Neil Woodford – a cautionary tale
Digital Life Matthew Webster
Financial firms should make sure their vulnerable customers are not disadvantaged, said the Financial Conduct Authority (FCA) in late February.
It is shocking that the City regulator believes it necessary to give such a warning to the people we pay to look after our money.
The FCA itself is often criticised for not doing enough to protect investors from scandals, the latest being the Woodford affair, which has rocked the fund-management industry to its core.
Neil Woodford had been a fêted fund manager with a successful long-term track record. When he set up on his own, thousands of his followers invested in his flagship Woodford Equity Income fund.
This started by living up to its name, investing mostly in solid, blue-chip companies that paid dependable dividends. At its peak, it was worth over £10 billion. But Woodford was quietly changing his strategy, which made the fund more risky.
He started buying stakes in unquoted start-up companies, many of which did not yet make profits, let alone pay dividends. Some institutional investors noticed and began withdrawing their
money. As the fund’s performance became unrelentingly worse, more clients bailed out.
By the time small investors wanted their money back, Woodford was unable to pay them. His new-style holdings, comprising two-thirds of the portfolio, were illiquid and difficult to sell.

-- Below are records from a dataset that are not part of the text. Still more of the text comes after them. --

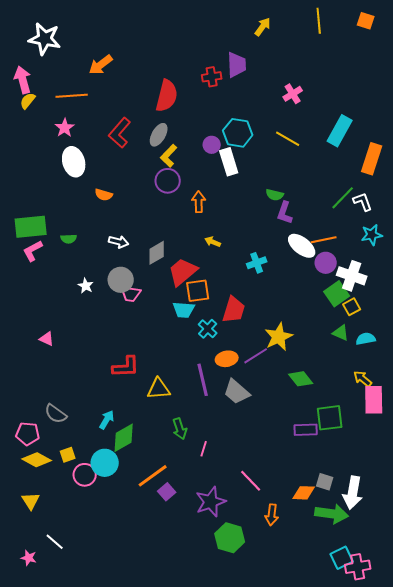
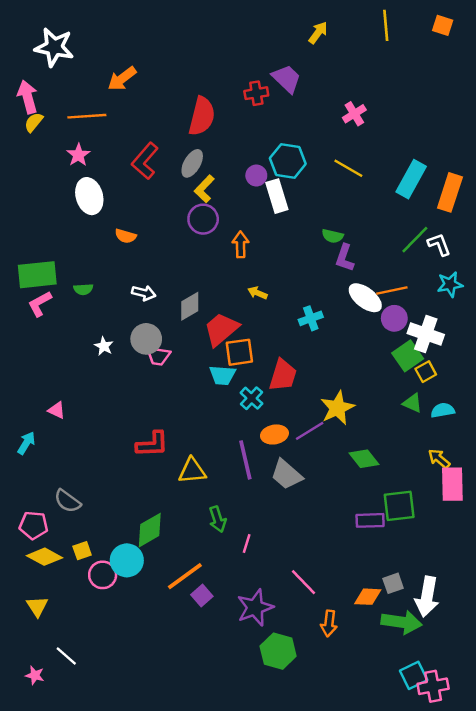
purple trapezoid: (237, 65) -> (287, 79), turned -44
cyan rectangle: (340, 131) -> (411, 179), moved
cyan arrow: (107, 420) -> (26, 443), moved
gray square: (325, 482) -> (393, 583), turned -36

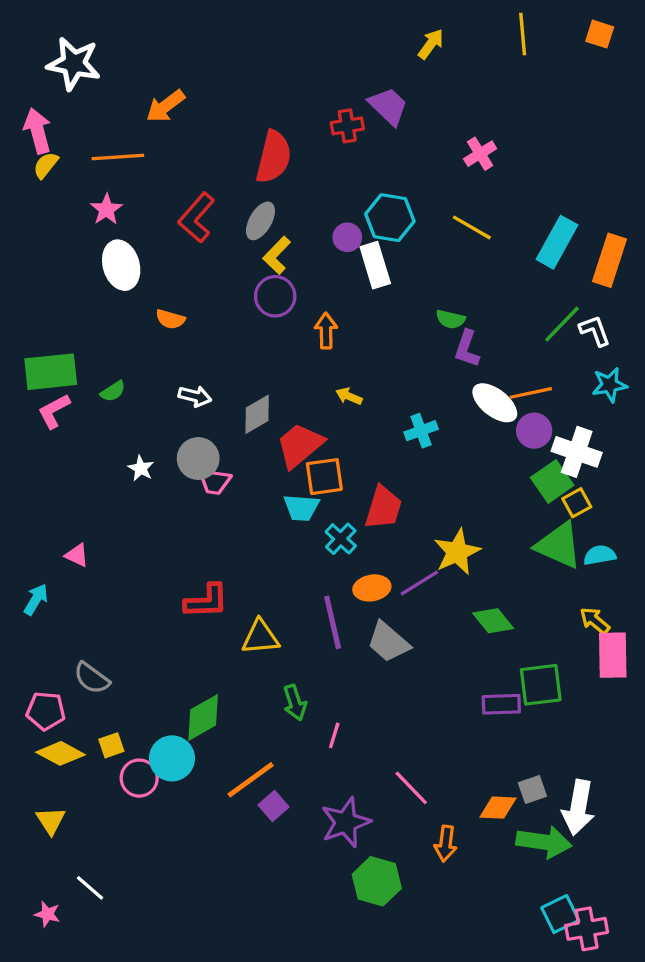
green semicircle: (83, 289) -> (113, 391), turned -30
green triangle: (412, 403) -> (559, 545), size x1.8

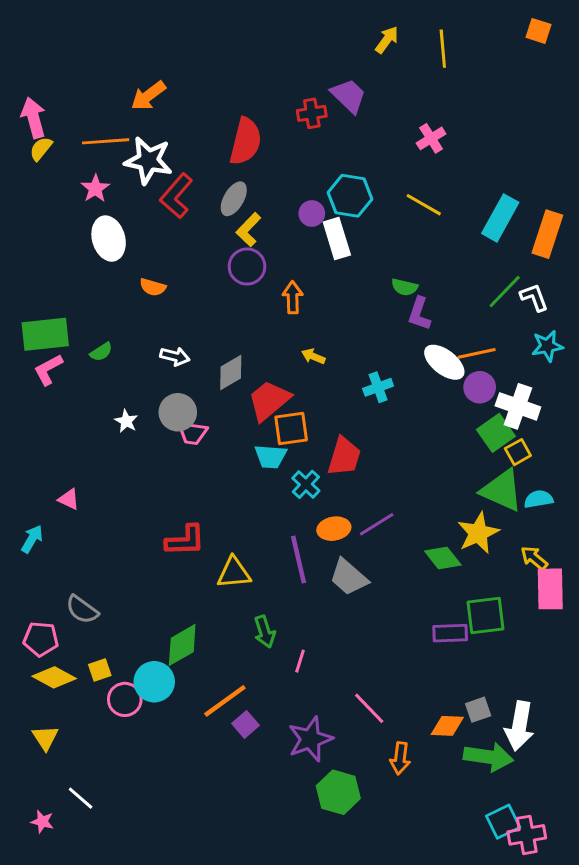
yellow line: (523, 34) -> (443, 49), moved
white star: (74, 64) -> (148, 160), moved
yellow star: (457, 552) -> (478, 533), moved

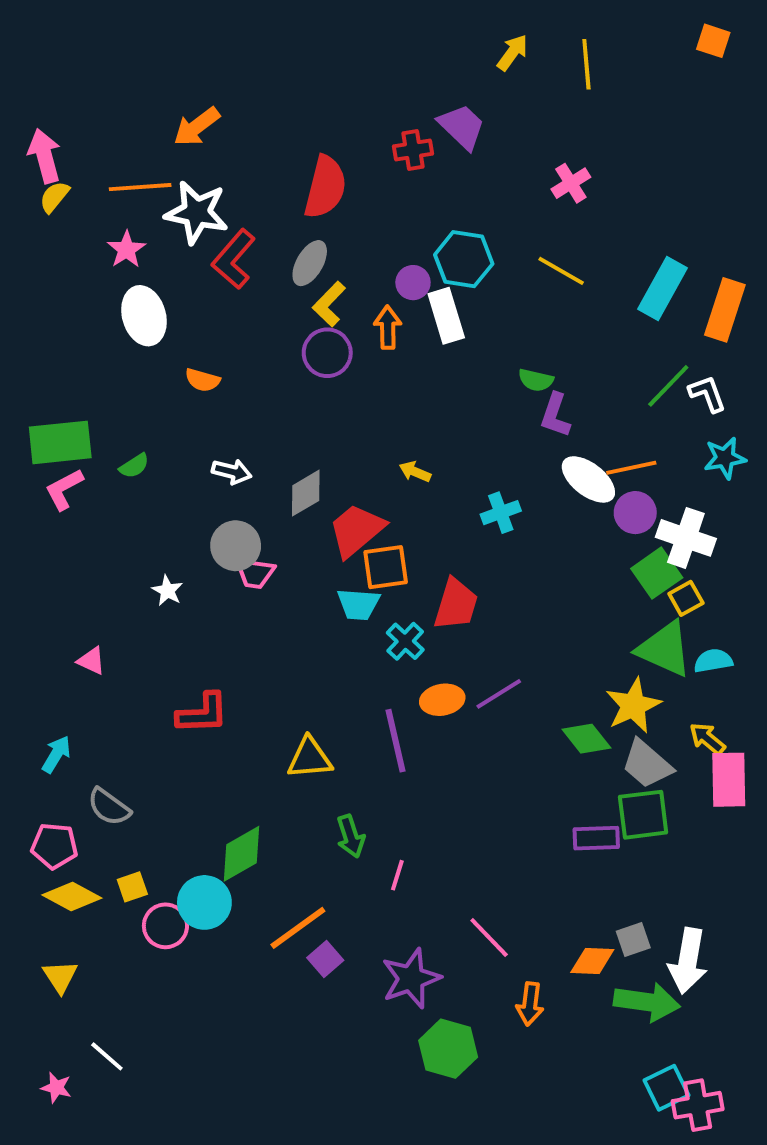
orange arrow: (293, 297) -> (388, 327), moved
white star: (126, 421) -> (167, 591), moved
cyan arrow: (32, 539) -> (56, 754), moved
red L-shape: (185, 540) -> (202, 713), moved
gray trapezoid: (349, 577) -> (647, 764), moved

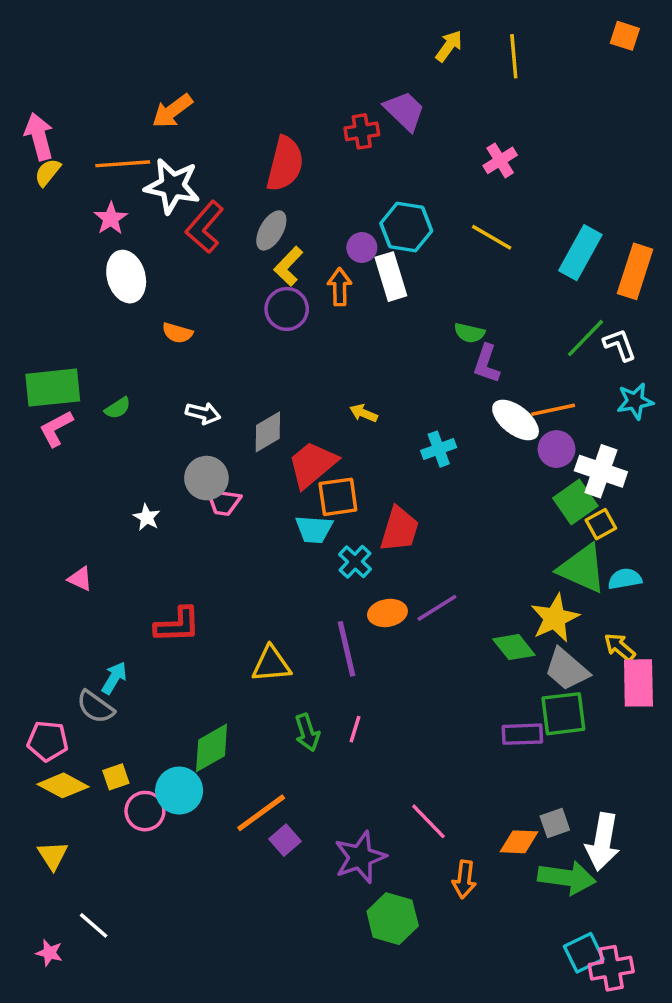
cyan arrow: (56, 754) -> (114, 678), moved
pink line: (397, 875) -> (355, 729), moved

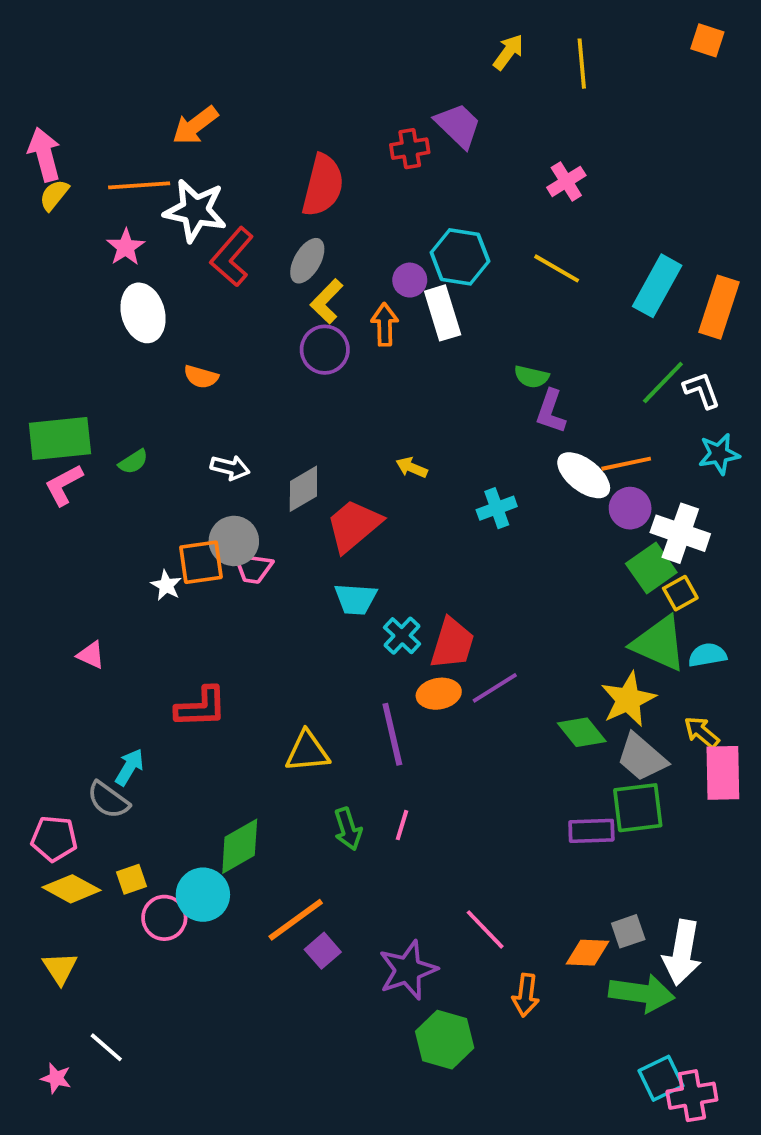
orange square: (338, 497) -> (201, 562), moved
red trapezoid: (399, 529) -> (452, 643), moved

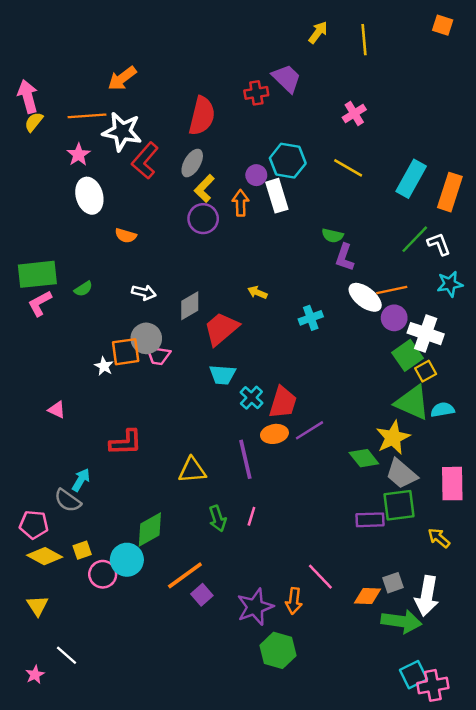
yellow arrow: (702, 732) -> (439, 538), moved
pink line: (485, 929) -> (320, 577), moved
orange arrow: (526, 995) -> (294, 601), moved
pink star: (56, 1078) -> (35, 675), turned 30

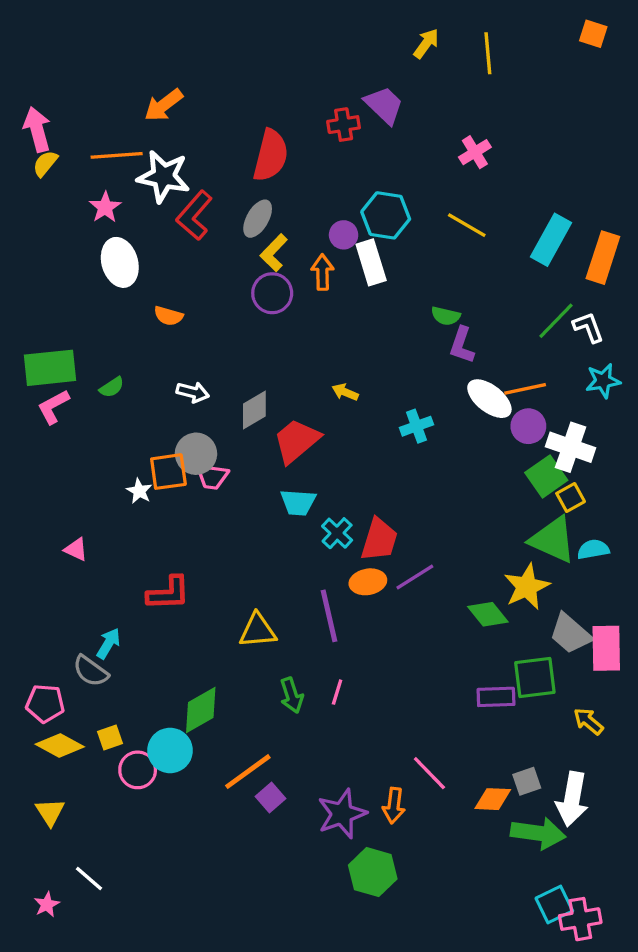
gray trapezoid: (401, 474) -> (571, 634), moved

In 2019, the fund, now worth only £3.7 billion, was first suspended and then wound up. The underlying investments are being sold off, forcing investors to take substantial losses. They are still waiting for a final payout, which might come later this year. Woodford was sacked, his reputation in shreds, though he wants to set up a new fund targeting the professional market.
Small investors thought they had invested wisely, on the basis of advice from independent financial advisers and Woodford’s reputation as a star stock-picker.
If the people you trust to take care of your money let you down, what can you do to keep your money safe?
Above all, you should take an active interest in your money, whether you use a financial adviser or not. Look for a fund manager with a steady, long-standing record. Do not simply pick a fund from a best-buy list. Before you choose a fund, check where your money will be invested. Search online for its name and you will find fact sheets and detailed information about it.
Every six months, check how well the fund is performing compared with others in the same sector that match themselves to the same index, such as the FT All Share index. Make sure it still meets your requirements in terms of growth and income and still has the same strategy.
Do not monitor performance every day, because all funds go up and down in price in the short term and you must accept that every fund manager can make mistakes. Check whether the fund has shrunk in size: if it has, that could indicate that those in the know are pulling out.
Do not put all your money in one place. Diversify your investments in different shares and stock markets, and among several different fund managers. Contact them if you have any questions and remember that, as Woodford demonstrated, past performance is no guarantee of future success.